Each part of the day was introduced by a key note speaker. Firstly, Brian Donnelly (Directory of Respectme) presented a common sense approach to anti-bullying in schools with powerful messages on the nature, intent and impact of bullying. He also offered suggestions on how schools might re-think their anti-bullying policies and approaches, including online bullying. Many of our delegates stated that Brian’s speech was ‘inspirational’ and that his messages will have an impact on their future practice.

The second part of our day saw an excellent presentation from John Naples Campbell from Knightswood Secondary School on LGBT, which took delegates on an emotional journey as John gave insights into his personal experience. He called for a change in the way that homophobia is addressed in schools and offered resources and strategies to support children and young people.

Finally, Emma Hamilton from the Scottish Drugs Forum provided a very informative presentation on drug use in Scotland, with a particular focus on drugs that young people are accessing and using. Bringing us right up to date with the issues that need to be tackled, Emma offered suggestions on what schools can do and provided links to further sources of information and support.

Throughout the day 15 workshops took place showcasing examples of innovative practice, resources and strategies from a range of schools and partner agencies. Many of the workshops highlighted how partnership working has helped learners to become better informed and to develop the skills and confidence to make informed choices about risky behaviours. Details of all the workshops which took place can also be downloaded here: WorkshopDescriptors

A special thank you must also go to the range of peer educators, including those from Kirkcaldy High School, The Corner (Dundee) and LGBT Youth who gave up their time (on a Saturday of all days!) to present at this event. This was praised as a particular strength of the day, as it was felt that the contributions of the young people added depth to inputs and gave learners a voice. Many of the young people have commented on what a valuable (if a little nerve wracking) experience this was for them also.

Feedback from the event has been very positive with many participants already making use of the contacts, resources and ideas they gained from the day. Participants have also had the opportunity to put forward suggestions for future ‘Risky Behaviours’ events which will be of great use in our planning. Our next ‘Risky Behaviours’ event is due to be held in Inverness on 28th of February 2015.

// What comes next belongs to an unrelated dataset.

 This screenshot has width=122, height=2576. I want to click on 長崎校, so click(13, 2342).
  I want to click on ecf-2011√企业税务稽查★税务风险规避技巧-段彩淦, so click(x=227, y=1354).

Further information on this event including presentations and materials from the workshops and links to all of the partner organisations that took part can be found on the new Glow HWB Learning Community which can be accessed here: hwbrisky by searching for ‘HWB events’.

Many thanks to the representatives from University of Dundee, Dundee and Angus College, Respectme, Knightswood Secondary School, Scottish Drugs Forum, International Futures Forum, University of Dundee College of Medicine, Dentistry & Nursing, Dundee City Council, Fintry Primary School, North Ayrshire Council, NSPCC, Sexpression, LGBT Youth, Angus Council, Perth and Kinross Council, NHS Tayside, Kirkcaldy High School, The Corner, Medics Against Violence, ASH Scotland, Police Scotland and Tayside Council on Alcohol. An additional thanks goes to the Education Scotland staff who supported with presentations at this event.